Even though "VarDictionary " is in the Dir, every time I try to use the
"VarDictionary" the program fails.
Am I doing something wrong when I try and reference "VarDictionary" in
Python ?
I need to be able to get/set entries in VarDictionary from the Python
function.
"Alex Martelli" <al***@mac.comwrote in message
news:1h***************************@mac.com...
wardm <wa*****@gmail.comwrote:
>I have created a Dict object in a C++ App that calls (embedded) Python
functions.
[[snip snip]]
>This python code throws an exception when it attempts to access the
"VarDictionary".
Does anyone know why this fails ?

It fails due to some code of yours that you have not included: in other
words, the minimal application which embeds Python using _only_ the code
you show us does not exhibit the failure.

I wrote the following file za.c:

#include "Python.h"
#include "stdio.h"
#include "stdlib.h"

int main()
{
printf("start\n");
putenv("PYTHONPATH=.");
Py_Initialize();
printf("inited\n");
PyObject* m_pVarDictionary = PyDict_New();
printf("dict is %p\n", m_pVarDictionary);
PyObject* m_pInterfaceModule =
PyImport_AddModule("InterfaceModule");
printf("modu is %p\n", m_pInterfaceModule);
int status = PyModule_AddObject(m_pInterfaceModule, "VarDictionary"
,
m_pVarDictionary);
printf("stat is %d\n", status);
PyObject* m_pScriptModule = PyImport_ImportModule("MyScriptModule");
printf("impo is %p\n", m_pScriptModule);

PyObject* func = PyObject_GetAttrString(m_pScriptModule,
"functionName");
printf("func is %p\n", func);
if (func && PyCallable_Check(func)) {
PyObject* ret = PyObject_CallObject(func, NULL);
printf("retu is %p\n", ret);
}
printf("done\n");
return 0;
}

and the following file MyScriptModule.py:

import InterfaceModule

def functionName():
print "hello"
print dir(InterfaceModule)
print "that's all"
return

and proceeded to compile and execute as follows: [[Note: it does not
matter that I'm using 2.5, the code is just as fine with previous
versions -- it just happens that 2.5 is what I'm using right now in
order to help out with 2.5's beta testing]]:

brain:~/pyex alex$ gcc -c za.c -I/usr/local/include/python2.5
brain:~/pyex alex$ gcc -o za za.o -L/usr/local/lib/python2.5/config/
-lpython2.5
brain:~/pyex alex$ ./za

and observed exactly the kind of output I predicted [[Note: the exact
addresses printed of course do not matter]]:

start
inited
dict is 0x51c780
modu is 0x520230
stat is 0
impo is 0x5202d0
func is 0x513770
hello
['VarDictionary', '__doc__', '__name__']
that's all
retu is 0xe57c0
done
brain:~/pyex alex$

As you see, in particular, VarDictionary is right up there in
InterfaceModule's dir.
There's a well-known essay by Eric Raymond, "How to ask questions the
smart way", at <http://catb.org/~esr/faqs/smart-questions.html-- it
seems to me that you, quite commendably, follow most of Eric's advice,
but it's still worth reading -- the key point by which you could help us
to help you is what Eric mentions as "If you have a large, complicated
test case that is breaking a program, try to trim it and make it as
small as possible".

In this case, you should try to trim your code down to the smallest
program using this approach, which you believe should work in a certain
way but actually doesn't.
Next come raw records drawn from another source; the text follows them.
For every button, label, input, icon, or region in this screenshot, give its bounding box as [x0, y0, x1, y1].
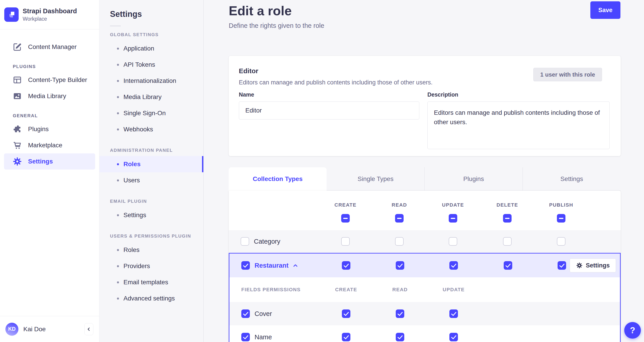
description-label: Description — [428, 91, 610, 98]
restaurant-row-checkbox[interactable] — [241, 261, 250, 270]
category-create-checkbox[interactable] — [341, 237, 350, 246]
strapi-logo-icon — [4, 8, 19, 22]
bullet-icon — [117, 80, 119, 82]
cover-read-checkbox[interactable] — [396, 309, 404, 318]
sidebar-item-api-tokens[interactable]: API Tokens — [100, 57, 203, 73]
save-button[interactable]: Save — [590, 1, 620, 19]
table-row-cover: Cover — [230, 302, 620, 325]
select-all-publish-checkbox[interactable] — [557, 214, 566, 222]
sidebar-item-admin-users[interactable]: Users — [100, 172, 203, 188]
restaurant-toggle[interactable]: Restaurant — [254, 262, 298, 269]
description-textarea[interactable]: Editors can manage and publish contents … — [428, 102, 610, 149]
section-email-plugin: EMAIL PLUGIN — [110, 199, 203, 204]
name-update-checkbox[interactable] — [450, 333, 458, 341]
restaurant-delete-checkbox[interactable] — [504, 261, 512, 270]
tab-settings[interactable]: Settings — [522, 167, 621, 191]
sidebar-item-email-settings[interactable]: Settings — [100, 207, 203, 223]
sidebar-item-marketplace[interactable]: Marketplace — [4, 137, 95, 153]
sidebar-item-internationalization[interactable]: Internationalization — [100, 73, 203, 89]
category-read-checkbox[interactable] — [395, 237, 404, 246]
sub-item-label: Settings — [124, 212, 146, 219]
category-row-checkbox[interactable] — [241, 237, 249, 246]
bullet-icon — [117, 297, 119, 299]
settings-sidebar-title: Settings — [110, 10, 203, 19]
bullet-icon — [117, 249, 119, 251]
column-header-create: CREATE — [318, 202, 372, 208]
gear-icon — [576, 262, 583, 269]
sidebar-item-up-email-templates[interactable]: Email templates — [100, 274, 203, 290]
user-menu[interactable]: KD Kai Doe — [6, 323, 46, 336]
cover-row-checkbox[interactable] — [241, 309, 250, 318]
bullet-icon — [117, 128, 119, 130]
sidebar-item-webhooks[interactable]: Webhooks — [100, 121, 203, 137]
table-row-name: Name — [230, 325, 620, 342]
name-input[interactable] — [239, 102, 419, 120]
row-label[interactable]: Cover — [254, 310, 272, 317]
sidebar-item-single-sign-on[interactable]: Single Sign-On — [100, 105, 203, 121]
settings-icon — [12, 157, 22, 166]
bullet-icon — [117, 179, 119, 181]
sidebar-item-up-roles[interactable]: Roles — [100, 242, 203, 258]
help-button[interactable]: ? — [624, 322, 641, 339]
avatar: KD — [6, 323, 18, 336]
marketplace-icon — [12, 141, 22, 150]
restaurant-create-checkbox[interactable] — [342, 261, 350, 270]
sub-item-label: Application — [124, 45, 154, 52]
restaurant-update-checkbox[interactable] — [450, 261, 458, 270]
column-header-delete: DELETE — [480, 202, 534, 208]
collapse-sidebar-button[interactable] — [84, 323, 94, 335]
category-update-checkbox[interactable] — [449, 237, 457, 246]
sidebar-item-content-type-builder[interactable]: Content-Type Builder — [4, 72, 95, 88]
settings-button-label: Settings — [586, 262, 610, 269]
sidebar-item-content-manager[interactable]: Content Manager — [4, 39, 95, 55]
sidebar-item-application[interactable]: Application — [100, 41, 203, 57]
sidebar-item-up-providers[interactable]: Providers — [100, 258, 203, 274]
sidebar-item-settings[interactable]: Settings — [4, 153, 95, 170]
sidebar-item-up-advanced-settings[interactable]: Advanced settings — [100, 290, 203, 306]
chevron-left-icon — [86, 326, 92, 332]
section-administration-panel: ADMINISTRATION PANEL — [110, 148, 203, 153]
tab-single-types[interactable]: Single Types — [326, 167, 424, 191]
tab-collection-types[interactable]: Collection Types — [229, 167, 326, 191]
sidebar-item-label: Plugins — [28, 126, 49, 133]
select-all-update-checkbox[interactable] — [449, 214, 457, 222]
bullet-icon — [117, 163, 119, 165]
sidebar-item-admin-roles[interactable]: Roles — [100, 156, 203, 172]
select-all-read-checkbox[interactable] — [395, 214, 404, 222]
restaurant-settings-button[interactable]: Settings — [570, 258, 616, 272]
sidebar-item-media-library-settings[interactable]: Media Library — [100, 89, 203, 105]
name-create-checkbox[interactable] — [342, 333, 350, 341]
restaurant-read-checkbox[interactable] — [396, 261, 404, 270]
cover-update-checkbox[interactable] — [450, 309, 458, 318]
fields-column-update: UPDATE — [427, 287, 480, 293]
bullet-icon — [117, 64, 119, 66]
cover-create-checkbox[interactable] — [342, 309, 350, 318]
table-row-category: Category — [229, 230, 621, 253]
sidebar-item-plugins[interactable]: Plugins — [4, 121, 95, 137]
restaurant-publish-checkbox[interactable] — [558, 261, 566, 270]
name-row-checkbox[interactable] — [241, 333, 250, 341]
category-publish-checkbox[interactable] — [557, 237, 566, 246]
table-row-restaurant: Restaurant Settings — [230, 253, 620, 277]
sidebar-item-media-library[interactable]: Media Library — [4, 88, 95, 104]
bullet-icon — [117, 96, 119, 98]
user-footer: KD Kai Doe — [0, 316, 99, 342]
fields-column-read: READ — [373, 287, 427, 293]
workspace-subtitle: Workplace — [23, 16, 77, 22]
permissions-header-row: CREATE READ UPDATE DELETE PUBLISH — [229, 191, 621, 230]
category-delete-checkbox[interactable] — [503, 237, 512, 246]
row-label[interactable]: Category — [254, 238, 280, 245]
role-details-card: Editor Editors can manage and publish co… — [229, 56, 621, 156]
users-with-role-button[interactable]: 1 user with this role — [533, 68, 602, 81]
section-global-settings: GLOBAL SETTINGS — [110, 32, 203, 37]
tab-plugins[interactable]: Plugins — [424, 167, 522, 191]
name-read-checkbox[interactable] — [396, 333, 404, 341]
sub-item-label: Internationalization — [124, 77, 176, 84]
sidebar-item-label: Content Manager — [28, 43, 76, 51]
select-all-delete-checkbox[interactable] — [503, 214, 512, 222]
bullet-icon — [117, 281, 119, 283]
workspace-switcher[interactable]: Strapi Dashboard Workplace — [0, 0, 99, 30]
select-all-create-checkbox[interactable] — [341, 214, 350, 222]
row-label[interactable]: Name — [254, 333, 272, 341]
sub-item-label: Media Library — [124, 93, 162, 101]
The exact code you posted plus the minimal
additions to make it a compilable program does work the way you appear
to desire, as I show above; therefore, there must be something else in
your code that is breaking things. Do tiny steps of addition and
restructuring to move this minimal skeleton towards the direction of
your bigger program (that does not behave this way) until you've found
exactly the "largest" version that still succeeds, and the minisculely
larger "smallest" version that fails -- the tiny difference between the
two must then be the root of the problem, and if the reason is not clear
at that point then posting here again is exactly the right thing to do.
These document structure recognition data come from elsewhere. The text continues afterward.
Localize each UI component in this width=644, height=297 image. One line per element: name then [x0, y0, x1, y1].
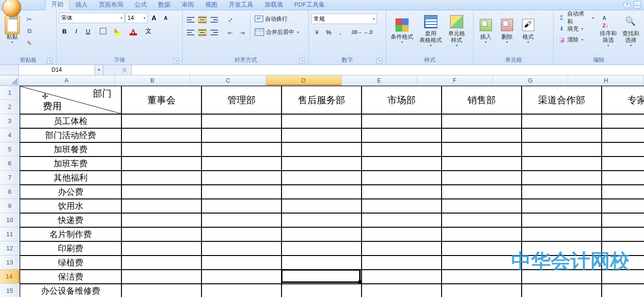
- clipboard-launcher[interactable]: ↘: [47, 58, 53, 64]
- cell-F10[interactable]: [442, 213, 522, 227]
- insert-cells-button[interactable]: 插入▾: [476, 12, 496, 50]
- cell-E11[interactable]: [362, 227, 442, 241]
- row-header-3[interactable]: 3: [0, 114, 19, 128]
- cell-H6[interactable]: [602, 157, 644, 171]
- orientation-button[interactable]: ⤢: [225, 14, 236, 25]
- cell-C3[interactable]: [201, 114, 282, 128]
- cell-G11[interactable]: [522, 227, 602, 241]
- cell-E14[interactable]: [362, 270, 442, 284]
- row-header-4[interactable]: 4: [0, 128, 19, 142]
- row-header-5[interactable]: 5: [0, 142, 19, 157]
- row-header-14[interactable]: 14: [0, 270, 19, 284]
- cell-A12[interactable]: 印刷费: [20, 241, 121, 256]
- cell-A14[interactable]: 保洁费: [20, 270, 121, 284]
- cell-D5[interactable]: [282, 142, 362, 157]
- cell-A11[interactable]: 名片制作费: [20, 227, 121, 241]
- cell-H11[interactable]: [602, 227, 644, 241]
- help-icon[interactable]: ?: [623, 1, 631, 8]
- cell-C9[interactable]: [201, 199, 282, 213]
- cell-styles-button[interactable]: 单元格 样式▾: [446, 12, 467, 50]
- row-header-6[interactable]: 6: [0, 157, 19, 171]
- row-header-13[interactable]: 13: [0, 256, 19, 270]
- cell-B6[interactable]: [121, 157, 201, 171]
- row-header-11[interactable]: 11: [0, 227, 19, 241]
- cell-G9[interactable]: [522, 199, 602, 213]
- cell-H1[interactable]: 专家服: [602, 86, 644, 114]
- delete-cells-button[interactable]: 删除▾: [497, 12, 517, 50]
- cell-H4[interactable]: [602, 128, 644, 142]
- row-header-15[interactable]: 15: [0, 284, 19, 297]
- underline-button[interactable]: U: [82, 25, 94, 37]
- select-all-corner[interactable]: [0, 75, 19, 85]
- merge-center-button[interactable]: 合并后居中▾: [253, 27, 301, 37]
- cell-G13[interactable]: [522, 256, 602, 270]
- fill-color-button[interactable]: [113, 25, 124, 37]
- cell-F3[interactable]: [442, 114, 522, 128]
- tab-page-layout[interactable]: 页面布局: [93, 0, 129, 10]
- sort-filter-button[interactable]: 排序和 筛选▾: [597, 12, 619, 50]
- cell-G7[interactable]: [522, 171, 602, 185]
- tab-review[interactable]: 审阅: [176, 0, 200, 10]
- cell-A8[interactable]: 办公费: [20, 185, 121, 199]
- row-header-2[interactable]: 2: [0, 100, 19, 114]
- cell-H7[interactable]: [602, 171, 644, 185]
- cell-D10[interactable]: [282, 213, 362, 227]
- align-center-button[interactable]: [197, 27, 208, 38]
- cell-H12[interactable]: [602, 241, 644, 256]
- cell-G15[interactable]: [522, 284, 602, 297]
- increase-indent-button[interactable]: ⇥: [236, 27, 248, 38]
- alignment-launcher[interactable]: ↘: [299, 58, 305, 64]
- cell-B12[interactable]: [121, 241, 201, 256]
- cell-D14[interactable]: [282, 270, 362, 284]
- cell-C1[interactable]: 管理部: [201, 86, 282, 114]
- cell-G6[interactable]: [522, 157, 602, 171]
- cell-H8[interactable]: [602, 185, 644, 199]
- cell-G8[interactable]: [522, 185, 602, 199]
- cell-H14[interactable]: [602, 270, 644, 284]
- cell-D4[interactable]: [282, 128, 362, 142]
- cell-A4[interactable]: 部门活动经费: [20, 128, 121, 142]
- cell-B10[interactable]: [121, 213, 201, 227]
- clear-button[interactable]: ◪清除▾: [556, 34, 596, 45]
- number-launcher[interactable]: ↘: [377, 58, 382, 64]
- cell-D8[interactable]: [282, 185, 362, 199]
- cell-F7[interactable]: [442, 171, 522, 185]
- cell-D1[interactable]: 售后服务部: [282, 86, 362, 114]
- grow-font-button[interactable]: [148, 12, 160, 24]
- cut-button[interactable]: [24, 14, 35, 25]
- cell-E3[interactable]: [362, 114, 442, 128]
- cell-H9[interactable]: [602, 199, 644, 213]
- number-format-combo[interactable]: 常规▾: [311, 14, 377, 24]
- conditional-format-button[interactable]: 条件格式▾: [388, 12, 416, 50]
- col-header-A[interactable]: A: [19, 75, 115, 85]
- font-name-combo[interactable]: 宋体▾: [59, 13, 125, 23]
- col-header-B[interactable]: B: [115, 75, 191, 85]
- cell-C13[interactable]: [201, 256, 282, 270]
- tab-home[interactable]: 开始: [45, 0, 70, 10]
- increase-decimal-button[interactable]: .00→: [351, 26, 362, 38]
- cell-D7[interactable]: [282, 171, 362, 185]
- cell-C5[interactable]: [201, 142, 282, 157]
- cell-A13[interactable]: 绿植费: [20, 256, 121, 270]
- col-header-E[interactable]: E: [342, 75, 418, 85]
- bold-button[interactable]: B: [59, 25, 70, 37]
- font-launcher[interactable]: ↘: [173, 58, 179, 64]
- cell-B8[interactable]: [121, 185, 201, 199]
- cell-B1[interactable]: 董事会: [121, 86, 201, 114]
- cell-E6[interactable]: [362, 157, 442, 171]
- cell-A6[interactable]: 加班车费: [20, 157, 121, 171]
- cell-C15[interactable]: [201, 284, 282, 297]
- cell-B7[interactable]: [121, 171, 201, 185]
- cell-B11[interactable]: [121, 227, 201, 241]
- fill-button[interactable]: ⬇填充▾: [556, 24, 596, 34]
- cell-G12[interactable]: [522, 241, 602, 256]
- cell-E7[interactable]: [362, 171, 442, 185]
- cell-B15[interactable]: [121, 284, 201, 297]
- row-header-12[interactable]: 12: [0, 241, 19, 256]
- cell-D9[interactable]: [282, 199, 362, 213]
- cell-D12[interactable]: [282, 241, 362, 256]
- autosum-button[interactable]: Σ自动求和▾: [556, 13, 596, 23]
- paste-button[interactable]: 粘贴 ▾: [2, 12, 22, 50]
- shrink-font-button[interactable]: [160, 12, 171, 24]
- font-color-button[interactable]: A: [128, 25, 139, 37]
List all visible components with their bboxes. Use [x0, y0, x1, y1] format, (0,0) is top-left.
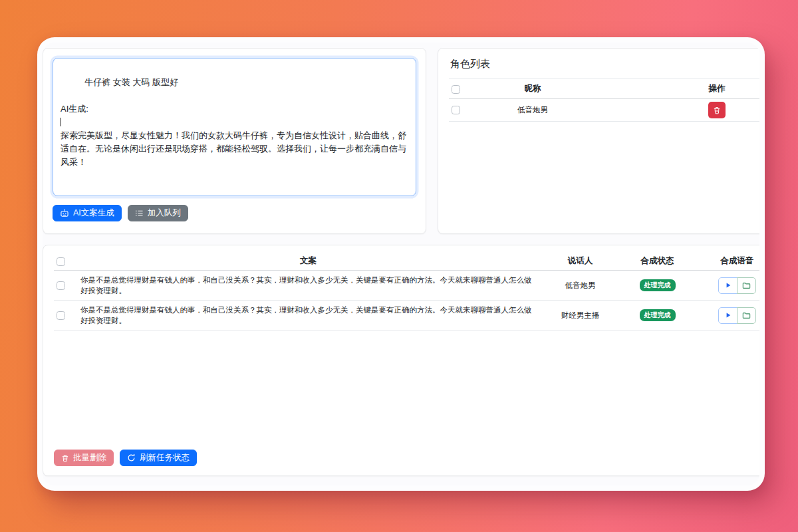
folder-icon: [742, 311, 751, 320]
task-speaker: 财经男主播: [539, 301, 622, 331]
task-speaker: 低音炮男: [539, 271, 622, 301]
textarea-text-after-caret: 探索完美版型，尽显女性魅力！我们的女款大码牛仔裤，专为自信女性设计，贴合曲线，舒…: [61, 130, 406, 167]
list-ul-icon: [135, 209, 144, 217]
tasks-col-text: 文案: [78, 252, 539, 271]
status-badge: 处理完成: [640, 279, 676, 291]
role-row: 低音炮男: [449, 99, 759, 122]
textarea-text-before-caret: 牛仔裤 女装 大码 版型好 AI生成:: [61, 77, 178, 114]
tasks-col-status: 合成状态: [622, 252, 693, 271]
task-row: 你是不是总觉得理财是有钱人的事，和自己没关系？其实，理财和收入多少无关，关键是要…: [54, 301, 759, 331]
top-row: 牛仔裤 女装 大码 版型好 AI生成: 探索完美版型，尽显女性魅力！我们的女款大…: [43, 48, 759, 234]
trash-icon: [713, 106, 721, 114]
task-text: 你是不是总觉得理财是有钱人的事，和自己没关系？其实，理财和收入多少无关，关键是要…: [78, 271, 539, 301]
page-content: 牛仔裤 女装 大码 版型好 AI生成: 探索完美版型，尽显女性魅力！我们的女款大…: [43, 43, 759, 485]
tasks-card: 文案 说话人 合成状态 合成语音 你是不是总觉得理财是有钱人的事，和自己没关系？…: [43, 245, 759, 476]
play-audio-button[interactable]: [718, 307, 737, 324]
roles-select-all-checkbox[interactable]: [452, 85, 460, 94]
play-icon: [725, 312, 732, 319]
roles-col-name: 昵称: [470, 79, 595, 99]
refresh-tasks-label: 刷新任务状态: [140, 454, 190, 462]
arrow-clockwise-icon: [127, 454, 136, 462]
tasks-empty-space: [54, 331, 759, 450]
task-row-checkbox[interactable]: [57, 281, 65, 290]
role-row-checkbox[interactable]: [452, 106, 460, 114]
tasks-header-row: 文案 说话人 合成状态 合成语音: [54, 252, 759, 271]
batch-delete-button[interactable]: 批量删除: [54, 450, 114, 466]
tasks-col-audio: 合成语音: [693, 252, 759, 271]
main-panel: 牛仔裤 女装 大码 版型好 AI生成: 探索完美版型，尽显女性魅力！我们的女款大…: [37, 37, 765, 491]
ai-generate-label: AI文案生成: [73, 209, 114, 217]
task-row-checkbox[interactable]: [57, 311, 65, 320]
task-row: 你是不是总觉得理财是有钱人的事，和自己没关系？其实，理财和收入多少无关，关键是要…: [54, 271, 759, 301]
role-name: 低音炮男: [470, 99, 595, 122]
trash-icon: [61, 454, 69, 462]
roles-card: 角色列表 昵称 操作 低音炮男: [438, 48, 759, 234]
editor-card: 牛仔裤 女装 大码 版型好 AI生成: 探索完美版型，尽显女性魅力！我们的女款大…: [43, 48, 426, 234]
roles-col-action: 操作: [595, 79, 759, 99]
delete-role-button[interactable]: [708, 102, 726, 118]
add-to-queue-label: 加入队列: [148, 209, 181, 217]
roles-header-row: 昵称 操作: [449, 79, 759, 99]
audio-actions: [718, 307, 756, 324]
text-caret: [61, 118, 61, 126]
play-icon: [725, 282, 732, 289]
script-textarea[interactable]: 牛仔裤 女装 大码 版型好 AI生成: 探索完美版型，尽显女性魅力！我们的女款大…: [53, 58, 416, 196]
roles-title: 角色列表: [450, 58, 759, 70]
tasks-col-speaker: 说话人: [539, 252, 622, 271]
status-badge: 处理完成: [640, 309, 676, 321]
open-audio-folder-button[interactable]: [737, 277, 756, 294]
tasks-actions: 批量删除 刷新任务状态: [54, 450, 759, 466]
refresh-tasks-button[interactable]: 刷新任务状态: [120, 450, 197, 466]
folder-icon: [742, 281, 751, 290]
ai-generate-button[interactable]: AI文案生成: [53, 205, 122, 221]
open-audio-folder-button[interactable]: [737, 307, 756, 324]
editor-actions: AI文案生成 加入队列: [53, 205, 416, 221]
roles-table: 昵称 操作 低音炮男: [449, 78, 759, 122]
task-text: 你是不是总觉得理财是有钱人的事，和自己没关系？其实，理财和收入多少无关，关键是要…: [78, 301, 539, 331]
batch-delete-label: 批量删除: [73, 454, 106, 462]
tasks-table: 文案 说话人 合成状态 合成语音 你是不是总觉得理财是有钱人的事，和自己没关系？…: [54, 252, 759, 331]
robot-icon: [60, 209, 69, 218]
add-to-queue-button[interactable]: 加入队列: [128, 205, 188, 221]
tasks-select-all-checkbox[interactable]: [57, 257, 65, 266]
audio-actions: [718, 277, 756, 294]
play-audio-button[interactable]: [718, 277, 737, 294]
Perhaps you're falling afoul of the fact that (as documented e.g. at
<http://docs.python.org/api/moduleObjects.html>) PyModule_AddObject is a
"convenience function" that steals a reference to the value -- so you
end up with just one reference to the dictionary object, and if for some
reason you decref it, the object gets garbage collected. But, that's
just a wild guess on my part, since you have not shown us any code
performing (for example) any decrefs.
Alex

Aug 12 '06 #3

P: n/a
wardm <wa*****@gmail.comwrote:
Thanks Alex for your help, (and advice on focusing the point of my
question).

I was able to compile and run your example OK, but when I try to use the
"VarDictionary" in the
MyScriptModule.py code, I get an exception.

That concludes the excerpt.